The study of exoplanets is slated to get an upgrade with NASA’s Roman Space Telescope, also known as Roman, which will observe the night sky like never before. However, before it can meet its current scheduled launch date of May 2027, Roman needs to demonstrate all its instruments and components are functioning at peak performance, which includes its Coronagraph Instrument (CGI). The CGI is slated to be a technology demonstration for directly imaging exoplanets on future space telescope missions. Recently, NASA announced that CGI passed some critical tests for ensuring the CGI and the other instruments on Roman will function in tandem without getting in each other’s way.
“This is such an important and nerve-wracking stage of building a spacecraft instrument, testing whether or not everything works as intended,” Dr.
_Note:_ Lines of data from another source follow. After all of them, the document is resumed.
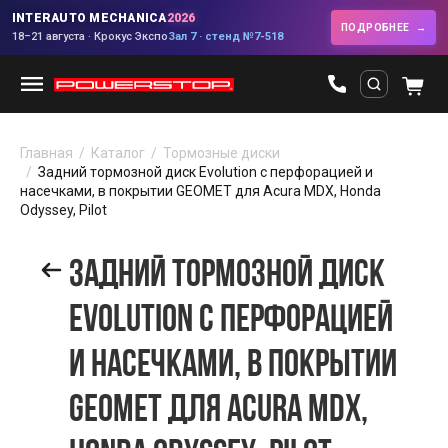
INTERAUTO MECHANICA
2026
ПОДРОБНЕЕ
18–21 августа · Крокус Экспо
Зал 7 · стенд №7-518
Главная
Каталог
Тормозные диски
Задний тормозной диск Evolution с перфорацией и
насечками, в покрытии GEOMET для Acura MDX, Honda
Odyssey, Pilot
ЗАДНИЙ ТОРМОЗНОЙ ДИСК
EVOLUTION С ПЕРФОРАЦИЕЙ
И НАСЕЧКАМИ, В ПОКРЫТИИ
GEOMET ДЛЯ ACURA MDX,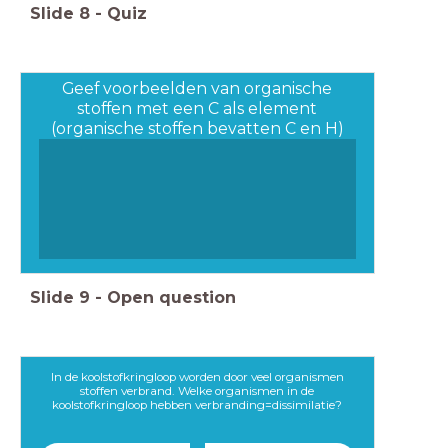
Slide
8
-
Quiz
Geef voorbeelden van organische
stoffen met een C als element
(organische stoffen bevatten C en H)
Slide
9
-
Open question
In de koolstofkringloop worden door veel organismen
stoffen verbrand. Welke organismen in de
koolstofkringloop hebben verbranding=dissimilatie?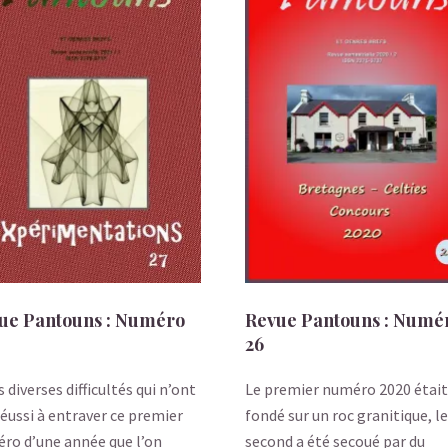
ue Pantouns : Numéro
Revue Pantouns : Numé
26
s diverses difficultés qui n’ont
Le premier numéro 2020 était
réussi à entraver ce premier
fondé sur un roc granitique, le
ro d’une année que l’on
second a été secoué par du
Feng Zhao, who is the deputy project manager for CGI at NASA JPL, said in a statement. “But we have an amazing team who built this thing, and it passed the electrical components tests with flying colors.”
Image of the Roman Coronagraph Instrument undergoing testing at NASA JPL. (Credit: NASA/JPL-Caltech)
While coronagraphs are used for blocking a star’s glare to reveal the orbiting exoplanets, astronomers continue to struggle observing Earth-sized exoplanets. The goal of the CGI will be to advance coronagraph technology so Earth-like exoplanets can be observed, and astronomers hope to use advanced coronagraphs on future instruments and missions.
In addition to the CGI, Roman will carry one other instrument, the Wide-Field Instrument (WFI), which is an infrared camera and Roman’s primary instrument. It will be 100 times larger than imaging cameras on NASA’s Hubble Space Telescope while providing data and images on exoplanets and the overall structure of the universe.
How will the CGI help Roman observe exoplanets, and how will Roman help advance exoplanet science in the coming years and decades? Only time will tell, and this is why we science!
As always, keep doing science & keep looking up!